The British are deploying the largest fleet of its Navy warships to the Pacific since the Falklands War, nearly 40 years ago. The idea is to reestablish at least a visiting presence in a region that once was part of its empire, with stops in Singapore, Malaysia, Australia and New Zealand. But at the same time, Prime Minister Boris Johnson has signed on to the effort by Washington — begun by Trump and accelerated by Biden — to assure that Huawei, the Chinese telecommunications company, does not win new contracts to install 5G cellular networks in Britain.

Some in Europe are following suit, but Biden’s aides said they felt blindsided last year when the European Union announced an investment agreement with China days before Biden’s inauguration. It was a reflection of fears that if the continent got sucked into the US-China rivalry, European companies would bear the brunt, starting with the luxury auto industry in Germany.

The future of the agreement is unclear, but Biden is going the other way: Last week he signed an executive order banning Americans from investing in Chinese companies that are linked to the country’s military or that sell surveillance technology used to repress dissent or religious minorities, both inside and outside China.
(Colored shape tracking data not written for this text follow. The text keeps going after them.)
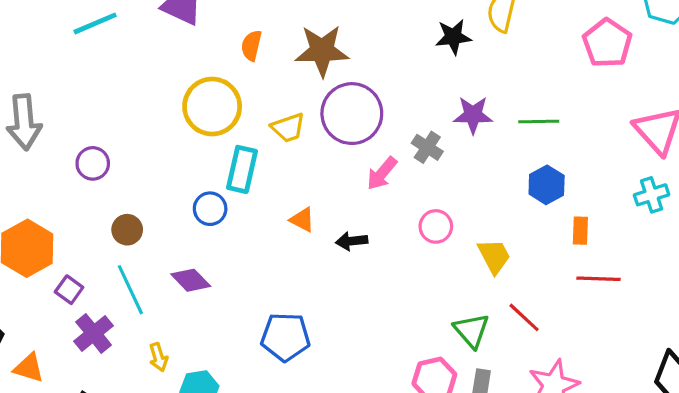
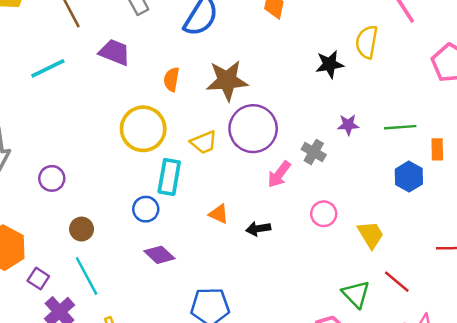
purple star: (473, 115) -> (348, 125), size x0.7
orange rectangle: (580, 231) -> (437, 149), moved
purple diamond: (191, 280) -> (159, 255), moved

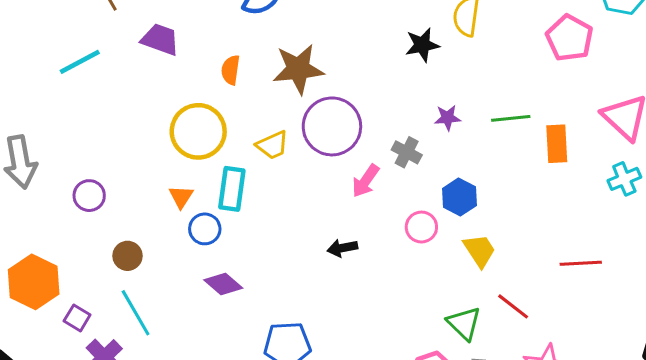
orange rectangle: (437, 149) -> (557, 144), size x1.4
blue hexagon: (409, 177) -> (459, 197), moved
orange triangle: (219, 214) -> (181, 197), moved, turned 40

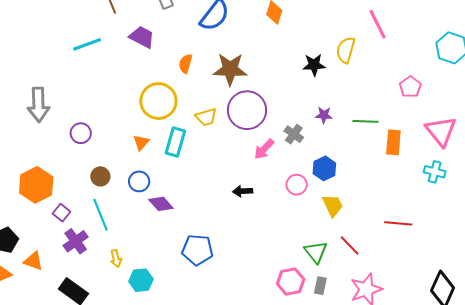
pink pentagon: (569, 38) -> (410, 87), moved, size x0.7
cyan cross: (624, 179) -> (435, 172), turned 30
blue circle: (205, 229) -> (139, 181), moved

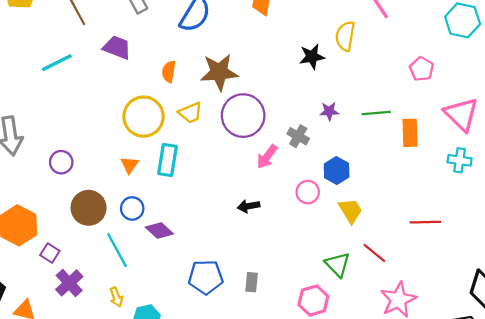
yellow trapezoid: (206, 117) -> (190, 113), moved
brown circle: (100, 176) -> (89, 208), size x1.6
cyan line: (100, 215) -> (117, 250), moved
gray rectangle: (320, 286) -> (252, 282), moved

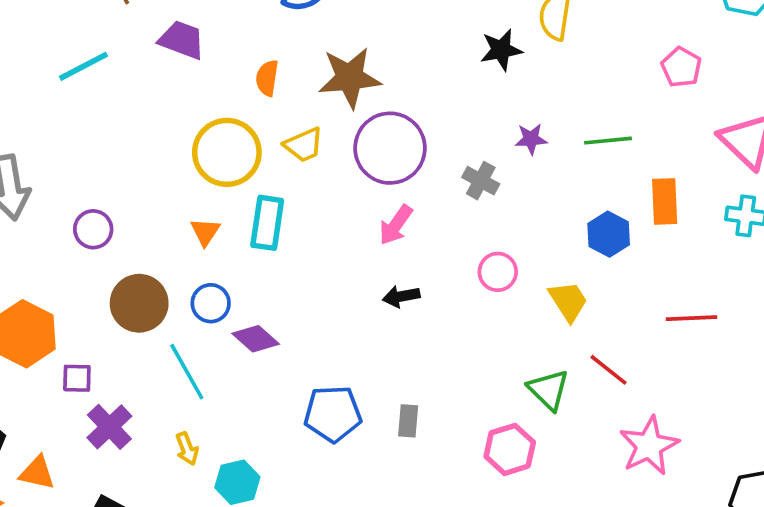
orange rectangle: (410, 133) -> (665, 201), moved
pink arrow: (267, 157) -> (396, 225), moved
blue hexagon: (337, 170) -> (609, 234), moved
purple square: (50, 253) -> (77, 378), turned -30

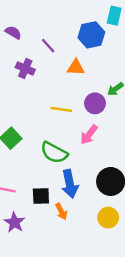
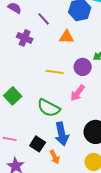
black square: (41, 196) -> (38, 144), turned 35

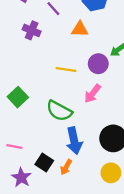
black square: (38, 144) -> (44, 163), moved
orange arrow: (55, 157) -> (66, 167), turned 56

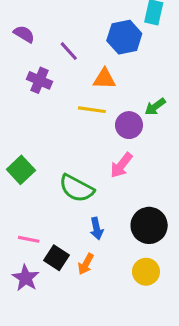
yellow line: (66, 69) -> (92, 110), moved
blue arrow: (74, 141) -> (97, 229), size x0.6
pink line: (14, 146) -> (29, 239), moved

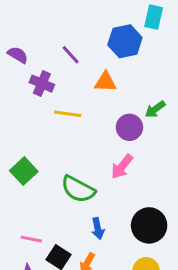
purple semicircle: (24, 34) -> (18, 55), moved
yellow line: (92, 110) -> (68, 114), moved

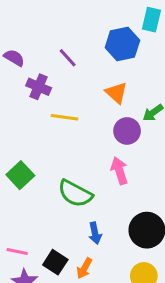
orange triangle: (105, 82) -> (116, 93), moved, turned 40
pink arrow: (122, 167) -> (119, 171), turned 124
pink line: (31, 239) -> (17, 251), moved

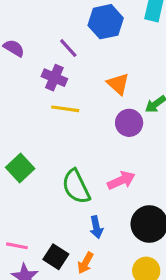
blue hexagon: (122, 44) -> (106, 22), moved
purple cross: (39, 87) -> (54, 78), moved
pink arrow: (119, 171) -> (121, 180), moved, turned 84
green semicircle: (75, 194) -> (76, 187), turned 36

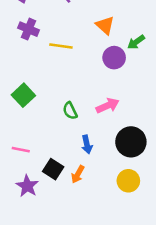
purple cross: (54, 78) -> (29, 29), moved
green semicircle: (76, 187) -> (70, 111), size x0.6
pink line: (17, 246) -> (21, 150), moved

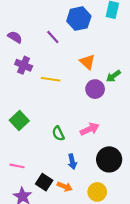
orange arrow: (78, 174) -> (65, 187), turned -96
yellow circle: (128, 181) -> (97, 192), moved

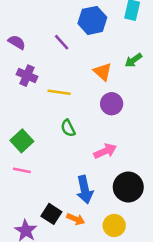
green arrow: (113, 76) -> (133, 60), moved
green semicircle: (58, 133) -> (68, 128), moved
blue arrow: (72, 162) -> (85, 190), size x1.5
pink line: (17, 166) -> (22, 170), moved

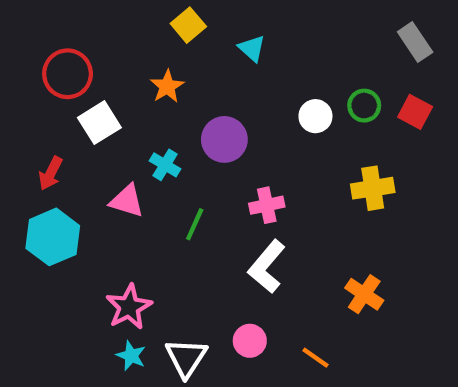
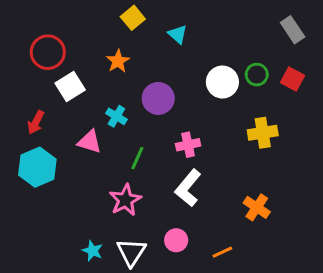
white circle: (315, 116) -> (222, 82), size x1.4
pink star: (129, 307) -> (125, 200), moved
orange line: (315, 358) -> (222, 252), turned -60

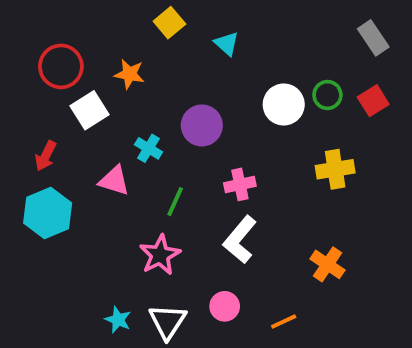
orange star: (118, 61) -> (129, 74), moved, turned -30
red square: (293, 79) -> (373, 101), turned 30

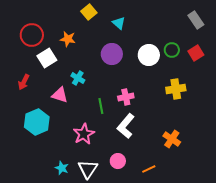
purple circle: (202, 125) -> (112, 54), moved
green line: (175, 202) -> (101, 106), moved, turned -35
cyan hexagon: (48, 213) -> (37, 122), moved

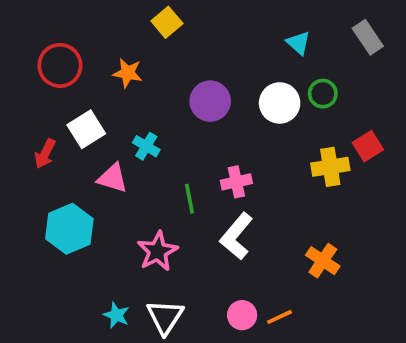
cyan triangle: (119, 23) -> (298, 43), moved
red square: (196, 53) -> (368, 146), moved
white square: (47, 58) -> (86, 129), moved
pink circle: (118, 161) -> (242, 315), moved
But to be effective, the allies would have to join; so far, few have expressed enthusiasm to join the effort.

Biden may be able to win over skeptics with his embrace of the goal of combating climate change, even though he will run into questions about whether he is doing enough.

Four years ago, at Trump’s first G7 meeting, six world leaders reaffirmed their commitment to the Paris climate accord while the United States declared it was “not in a position to join the consensus.”

Biden is reversing that stance, pledging to cut US emissions 50 percent to 52 percent below 2005 levels by the end of the decade and writing in an op-ed in The Washington Post before the summit that with the United States back at the table, countries “have an opportunity to deliver ambitious progress.”

But world leaders said they remained wary of the United States’ willingness to enact serious legislation to tackle its emissions and deliver on financial promises to poorer countries.

“They have shown the right approach, not necessarily to the level of magnitude that they could,” said Graça Machel, the former education and culture minister of Mozambique.

Key to reaching ambitious climate goals is China, which emits more than the United States, Europe and Japan combined. Peter Betts, the former lead climate negotiator for Britain and the European Union, said the test for Biden was whether he could lead the G-7 countries in a successful pressure campaign.

China, he said, “does care what the developing world thinks.”